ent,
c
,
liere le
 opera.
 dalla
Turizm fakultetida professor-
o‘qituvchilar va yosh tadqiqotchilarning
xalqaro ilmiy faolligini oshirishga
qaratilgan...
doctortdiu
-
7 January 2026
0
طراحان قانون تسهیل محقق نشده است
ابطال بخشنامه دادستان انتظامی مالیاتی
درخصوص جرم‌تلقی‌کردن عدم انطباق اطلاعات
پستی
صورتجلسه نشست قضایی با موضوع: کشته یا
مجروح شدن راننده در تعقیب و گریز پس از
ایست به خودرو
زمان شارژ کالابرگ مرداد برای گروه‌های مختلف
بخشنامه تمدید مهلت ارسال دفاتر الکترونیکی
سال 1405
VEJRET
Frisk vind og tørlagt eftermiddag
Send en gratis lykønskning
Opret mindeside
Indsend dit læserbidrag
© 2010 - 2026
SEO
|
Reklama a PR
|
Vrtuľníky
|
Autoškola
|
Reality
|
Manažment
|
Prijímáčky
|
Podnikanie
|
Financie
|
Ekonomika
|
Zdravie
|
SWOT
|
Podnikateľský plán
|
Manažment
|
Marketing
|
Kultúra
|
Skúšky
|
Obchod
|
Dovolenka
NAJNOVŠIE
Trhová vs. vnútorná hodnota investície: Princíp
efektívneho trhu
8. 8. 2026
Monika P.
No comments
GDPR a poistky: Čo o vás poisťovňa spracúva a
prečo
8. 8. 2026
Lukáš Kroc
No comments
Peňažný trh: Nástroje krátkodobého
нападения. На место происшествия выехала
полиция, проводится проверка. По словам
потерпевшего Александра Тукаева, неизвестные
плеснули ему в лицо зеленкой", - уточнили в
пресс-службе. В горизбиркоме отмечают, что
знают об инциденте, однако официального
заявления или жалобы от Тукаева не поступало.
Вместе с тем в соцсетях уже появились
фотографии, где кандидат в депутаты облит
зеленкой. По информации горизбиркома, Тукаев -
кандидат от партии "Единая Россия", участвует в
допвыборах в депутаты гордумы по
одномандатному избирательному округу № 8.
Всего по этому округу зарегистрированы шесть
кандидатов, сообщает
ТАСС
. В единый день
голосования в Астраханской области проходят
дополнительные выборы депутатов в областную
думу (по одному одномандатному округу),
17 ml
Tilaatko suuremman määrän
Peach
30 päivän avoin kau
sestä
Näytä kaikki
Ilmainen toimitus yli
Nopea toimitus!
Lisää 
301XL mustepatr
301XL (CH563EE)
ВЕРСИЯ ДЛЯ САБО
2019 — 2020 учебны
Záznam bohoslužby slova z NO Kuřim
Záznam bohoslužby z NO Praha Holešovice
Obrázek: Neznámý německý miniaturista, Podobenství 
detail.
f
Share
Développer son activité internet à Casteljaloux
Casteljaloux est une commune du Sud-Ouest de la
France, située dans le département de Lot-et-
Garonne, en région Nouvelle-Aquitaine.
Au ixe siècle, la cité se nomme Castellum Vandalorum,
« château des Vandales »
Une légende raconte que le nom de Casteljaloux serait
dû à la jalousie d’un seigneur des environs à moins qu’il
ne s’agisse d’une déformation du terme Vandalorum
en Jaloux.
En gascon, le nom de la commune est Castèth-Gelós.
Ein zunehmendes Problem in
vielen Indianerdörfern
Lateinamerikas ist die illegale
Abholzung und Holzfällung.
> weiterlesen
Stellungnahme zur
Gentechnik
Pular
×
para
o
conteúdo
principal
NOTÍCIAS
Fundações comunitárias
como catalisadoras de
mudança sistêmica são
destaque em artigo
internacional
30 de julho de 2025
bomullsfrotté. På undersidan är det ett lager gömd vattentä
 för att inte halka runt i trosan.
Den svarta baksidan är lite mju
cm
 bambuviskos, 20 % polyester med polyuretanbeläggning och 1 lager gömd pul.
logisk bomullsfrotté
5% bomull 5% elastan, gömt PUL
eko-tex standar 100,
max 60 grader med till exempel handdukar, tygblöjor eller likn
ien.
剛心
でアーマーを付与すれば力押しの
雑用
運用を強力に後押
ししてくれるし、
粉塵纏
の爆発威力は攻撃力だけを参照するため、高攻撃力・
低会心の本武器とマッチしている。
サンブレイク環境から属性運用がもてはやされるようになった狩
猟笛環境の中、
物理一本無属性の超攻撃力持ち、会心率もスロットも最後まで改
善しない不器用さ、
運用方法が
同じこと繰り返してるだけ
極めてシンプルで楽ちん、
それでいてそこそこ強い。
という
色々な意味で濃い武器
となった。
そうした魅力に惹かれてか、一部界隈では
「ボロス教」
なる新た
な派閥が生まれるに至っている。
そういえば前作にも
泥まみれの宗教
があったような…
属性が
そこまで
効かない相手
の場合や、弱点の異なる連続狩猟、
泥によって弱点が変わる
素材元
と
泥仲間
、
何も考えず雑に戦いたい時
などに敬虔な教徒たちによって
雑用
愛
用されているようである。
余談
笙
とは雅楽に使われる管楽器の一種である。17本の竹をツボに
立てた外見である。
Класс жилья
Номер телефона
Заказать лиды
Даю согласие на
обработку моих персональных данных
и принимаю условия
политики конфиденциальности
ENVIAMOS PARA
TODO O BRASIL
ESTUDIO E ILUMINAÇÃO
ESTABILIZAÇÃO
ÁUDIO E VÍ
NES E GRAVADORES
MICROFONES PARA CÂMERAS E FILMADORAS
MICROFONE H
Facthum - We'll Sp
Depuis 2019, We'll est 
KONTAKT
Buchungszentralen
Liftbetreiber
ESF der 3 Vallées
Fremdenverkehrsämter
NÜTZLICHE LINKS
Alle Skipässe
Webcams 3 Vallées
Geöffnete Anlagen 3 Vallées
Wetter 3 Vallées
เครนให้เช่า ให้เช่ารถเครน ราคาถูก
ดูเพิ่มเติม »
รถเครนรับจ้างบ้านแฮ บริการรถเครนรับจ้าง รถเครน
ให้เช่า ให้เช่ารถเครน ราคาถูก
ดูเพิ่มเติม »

* **Work order**
Would you print each line of the listing again, unaltered?

* **Problem solution**
ent,
c
,
liere le
 opera.
 dalla
Turizm fakultetida professor-
o‘qituvchilar va yosh tadqiqotchilarning
xalqaro ilmiy faolligini oshirishga
qaratilgan...
doctortdiu
-
7 January 2026
0
طراحان قانون تسهیل محقق نشده است
ابطال بخشنامه دادستان انتظامی مالیاتی
درخصوص جرم‌تلقی‌کردن عدم انطباق اطلاعات
پستی
صورتجلسه نشست قضایی با موضوع: کشته یا
مجروح شدن راننده در تعقیب و گریز پس از
ایست به خودرو
زمان شارژ کالابرگ مرداد برای گروه‌های مختلف
بخشنامه تمدید مهلت ارسال دفاتر الکترونیکی
سال 1405
VEJRET
Frisk vind og tørlagt eftermiddag
Send en gratis lykønskning
Opret mindeside
Indsend dit læserbidrag
© 2010 - 2026
SEO
|
Reklama a PR
|
Vrtuľníky
|
Autoškola
|
Reality
|
Manažment
|
Prijímáčky
|
Podnikanie
|
Financie
|
Ekonomika
|
Zdravie
|
SWOT
|
Podnikateľský plán
|
Manažment
|
Marketing
|
Kultúra
|
Skúšky
|
Obchod
|
Dovolenka
NAJNOVŠIE
Trhová vs. vnútorná hodnota investície: Princíp
efektívneho trhu
8. 8. 2026
Monika P.
No comments
GDPR a poistky: Čo o vás poisťovňa spracúva a
prečo
8. 8. 2026
Lukáš Kroc
No comments
Peňažný trh: Nástroje krátkodobého
нападения. На место происшествия выехала
полиция, проводится проверка. По словам
потерпевшего Александра Тукаева, неизвестные
плеснули ему в лицо зеленкой", - уточнили в
пресс-службе. В горизбиркоме отмечают, что
знают об инциденте, однако официального
заявления или жалобы от Тукаева не поступало.
Вместе с тем в соцсетях уже появились
фотографии, где кандидат в депутаты облит
зеленкой. По информации горизбиркома, Тукаев -
кандидат от партии "Единая Россия", участвует в
допвыборах в депутаты гордумы по
одномандатному избирательному округу № 8.
Всего по этому округу зарегистрированы шесть
кандидатов, сообщает
ТАСС
. В единый день
голосования в Астраханской области проходят
дополнительные выборы депутатов в областную
думу (по одному одномандатному округу),
17 ml
Tilaatko suuremman määrän
Peach
30 päivän avoin kau
sestä
Näytä kaikki
Ilmainen toimitus yli
Nopea toimitus!
Lisää 
301XL mustepatr
301XL (CH563EE)
ВЕРСИЯ ДЛЯ САБО
2019 — 2020 учебны
Záznam bohoslužby slova z NO Kuřim
Záznam bohoslužby z NO Praha Holešovice
Obrázek: Neznámý německý miniaturista, Podobenství 
detail.
f
Share
Développer son activité internet à Casteljaloux
Casteljaloux est une commune du Sud-Ouest de la
France, située dans le département de Lot-et-
Garonne, en région Nouvelle-Aquitaine.
Au ixe siècle, la cité se nomme Castellum Vandalorum,
« château des Vandales »
Une légende raconte que le nom de Casteljaloux serait
dû à la jalousie d’un seigneur des environs à moins qu’il
ne s’agisse d’une déformation du terme Vandalorum
en Jaloux.
En gascon, le nom de la commune est Castèth-Gelós.
Ein zunehmendes Problem in
vielen Indianerdörfern
Lateinamerikas ist die illegale
Abholzung und Holzfällung.
> weiterlesen
Stellungnahme zur
Gentechnik
Pular
×
para
o
conteúdo
principal
NOTÍCIAS
Fundações comunitárias
como catalisadoras de
mudança sistêmica são
destaque em artigo
internacional
30 de julho de 2025
bomullsfrotté. På undersidan är det ett lager gömd vattentä
 för att inte halka runt i trosan.
Den svarta baksidan är lite mju
cm
 bambuviskos, 20 % polyester med polyuretanbeläggning och 1 lager gömd pul.
logisk bomullsfrotté
5% bomull 5% elastan, gömt PUL
eko-tex standar 100,
max 60 grader med till exempel handdukar, tygblöjor eller likn
ien.
剛心
でアーマーを付与すれば力押しの
雑用
運用を強力に後押
ししてくれるし、
粉塵纏
の爆発威力は攻撃力だけを参照するため、高攻撃力・
低会心の本武器とマッチしている。
サンブレイク環境から属性運用がもてはやされるようになった狩
猟笛環境の中、
物理一本無属性の超攻撃力持ち、会心率もスロットも最後まで改
善しない不器用さ、
運用方法が
同じこと繰り返してるだけ
極めてシンプルで楽ちん、
それでいてそこそこ強い。
という
色々な意味で濃い武器
となった。
そうした魅力に惹かれてか、一部界隈では
「ボロス教」
なる新た
な派閥が生まれるに至っている。
そういえば前作にも
泥まみれの宗教
があったような…
属性が
そこまで
効かない相手
の場合や、弱点の異なる連続狩猟、
泥によって弱点が変わる
素材元
と
泥仲間
、
何も考えず雑に戦いたい時
などに敬虔な教徒たちによって
雑用
愛
用されているようである。
余談
笙
とは雅楽に使われる管楽器の一種である。17本の竹をツボに
立てた外見である。
Класс жилья
Номер телефона
Заказать лиды
Даю согласие на
обработку моих персональных данных
и принимаю условия
политики конфиденциальности
ENVIAMOS PARA
TODO O BRASIL
ESTUDIO E ILUMINAÇÃO
ESTABILIZAÇÃO
ÁUDIO E VÍ
NES E GRAVADORES
MICROFONES PARA CÂMERAS E FILMADORAS
MICROFONE H
Facthum - We'll Sp
Depuis 2019, We'll est 
KONTAKT
Buchungszentralen
Liftbetreiber
ESF der 3 Vallées
Fremdenverkehrsämter
NÜTZLICHE LINKS
Alle Skipässe
Webcams 3 Vallées
Geöffnete Anlagen 3 Vallées
Wetter 3 Vallées
เครนให้เช่า ให้เช่ารถเครน ราคาถูก
ดูเพิ่มเติม »
รถเครนรับจ้างบ้านแฮ บริการรถเครนรับจ้าง รถเครน
ให้เช่า ให้เช่ารถเครน ราคาถูก
ดูเพิ่มเติม »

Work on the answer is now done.